怒りたくも、情けなくなるのもわかる気がする。

わかる気もするが・・・


「陽子は毎日ここからあなたを見て微笑んでいま

 した」


看護師が陽子の友として発言してきた。


「私や彼が会わなきゃいけないって勧めても頑な

 に拒むんです。沙希さんには迷惑をかけたくな

 いって」


「何よその迷惑って」


紗季は二人を睨みつけた。


「姉さんが嫌だって言っても、あなた達が教えて

 くれればよかったじゃないの」


「紗季ちゃん!」


又吉の制止も聞かず紗季はまくしたてた。


「姉さんだってきっと、最後は私と会いたかった

 はずよ、最初に会いたくないと言った手前、会

 いたいと言いにくかっただけなのよ。お医者さ

 んなのにそんな事もわからないの」


二人は黙ったまま目を合わせると看護師の女性が

紗季に小さな箱を渡した。


いぶかしむ紗季に


「そのカメラでズート撮影された画像です。陽子

 がここに来てからの映像が全て収められていま

 す。臨終の場面まで全て」


部屋の片隅にはカメラが備え付けられていた。


「陽子がつけたの。
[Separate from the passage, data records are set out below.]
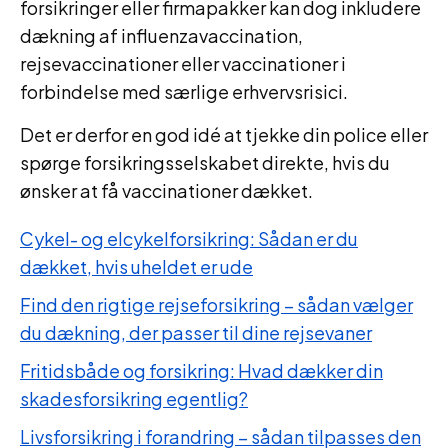
forsikringer eller firmapakker kan dog inkludere
dækning af influenzavaccination,
rejsevaccinationer eller vaccinationer i
forbindelse med særlige erhvervsrisici.
Det er derfor en god idé at tjekke din police eller
spørge forsikringsselskabet direkte, hvis du
ønsker at få vaccinationer dækket.
Cykel- og elcykelforsikring: Sådan er du
dækket, hvis uheldet er ude
Find den rigtige rejseforsikring – sådan vælger
du dækning, der passer til dine rejsevaner
Fritidsbåde og forsikring: Hvad dækker din
skadesforsikring egentlig?
Livsforsikring i forandring – sådan tilpasses den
あなたが陽子の最後を知りた

 がったら、この映像を見せてほしいと」


小箱を受け取ると、紗季は小箱と又吉を見比べた。

どうしたらいいのか、まったくわからないのだろう。


「こんな映像なんて」


小箱を投げ捨てようとした沙希だったが、小箱を上

に上げただけで床に投げつけることはできなかった。


「陽子さんの我儘を許してあげてください」


医師が頭を下げると


「陽子もこれは自分のわがままだとはっきり

 言ってました」


看護師も頭を下げた。


「我がままだなんて、わがままの一言で済ま

 されるの、これって・・」


紗季は又吉に抱き付いた。

怒りの矛先をどこにぶつけていいのかわからないの

だろう。


「紗季ちゃん・・・」


又吉にも紗季にどう言葉をかけたらいいのか思い

つかなかった。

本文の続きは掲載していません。